[Saved entries]

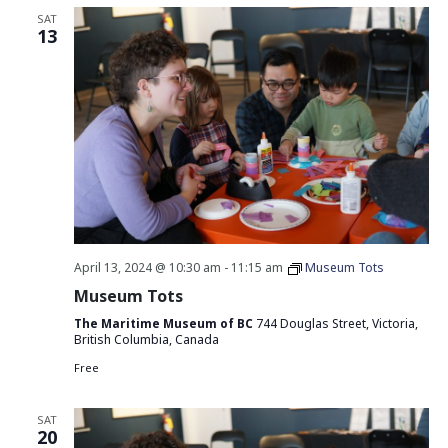
SAT
13
April 13, 2024 @ 10:30 am
-
11:15 am
Museum Tots
Museum Tots
The Maritime Museum of BC
744 Douglas Street, Victoria,
British Columbia, Canada
Free
SAT
20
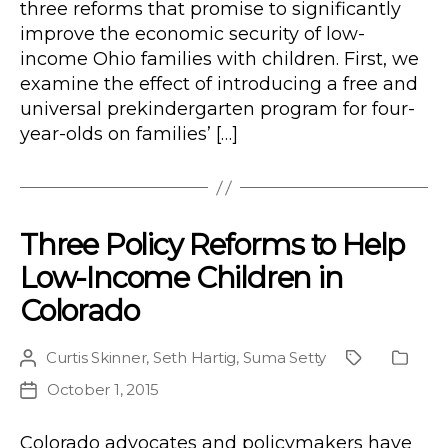
three reforms that promise to significantly
improve the economic security of low-
income Ohio families with children. First, we
examine the effect of introducing a free and
universal prekindergarten program for four-
year-olds on families’ […]
Three Policy Reforms to Help
Low-Income Children in
Colorado
Curtis Skinner
,
Seth Hartig
,
Suma Setty
Post
Project
Public
author
Type
October 1, 2015
Post
date
Colorado advocates and policymakers have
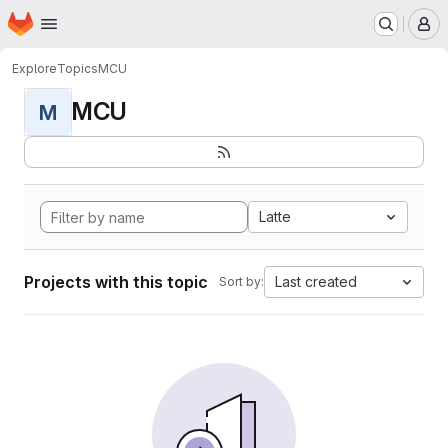
Homepage
Skip to main content
M
Explore
Topics
MCU
MCU
M
Latte
Projects with this topic
Last created
Sort by:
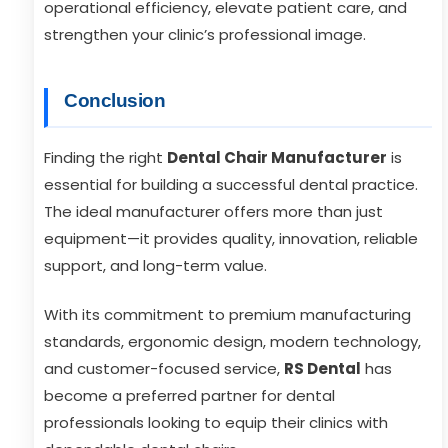
operational efficiency, elevate patient care, and
strengthen your clinic’s professional image.
Conclusion
Finding the right
Dental Chair Manufacturer
is
essential for building a successful dental practice.
The ideal manufacturer offers more than just
equipment—it provides quality, innovation, reliable
support, and long-term value.
With its commitment to premium manufacturing
standards, ergonomic design, modern technology,
and customer-focused service,
RS Dental
has
become a preferred partner for dental
professionals looking to equip their clinics with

* Task objective *
Whenever a picture appears, leave it out, and return every record exactly.

* Expected answer *
SAT
13
April 13, 2024 @ 10:30 am
-
11:15 am
Museum Tots
Museum Tots
The Maritime Museum of BC
744 Douglas Street, Victoria,
British Columbia, Canada
Free
SAT
20
three reforms that promise to significantly
improve the economic security of low-
income Ohio families with children. First, we
examine the effect of introducing a free and
universal prekindergarten program for four-
year-olds on families’ […]
Three Policy Reforms to Help
Low-Income Children in
Colorado
Curtis Skinner
,
Seth Hartig
,
Suma Setty
Post
Project
Public
author
Type
October 1, 2015
Post
date
Colorado advocates and policymakers have
Homepage
Skip to main content
M
Explore
Topics
MCU
MCU
M
Latte
Projects with this topic
Last created
Sort by:
operational efficiency, elevate patient care, and
strengthen your clinic’s professional image.
Conclusion
Finding the right
Dental Chair Manufacturer
is
essential for building a successful dental practice.
The ideal manufacturer offers more than just
equipment—it provides quality, innovation, reliable
support, and long-term value.
With its commitment to premium manufacturing
standards, ergonomic design, modern technology,
and customer-focused service,
RS Dental
has
become a preferred partner for dental
professionals looking to equip their clinics with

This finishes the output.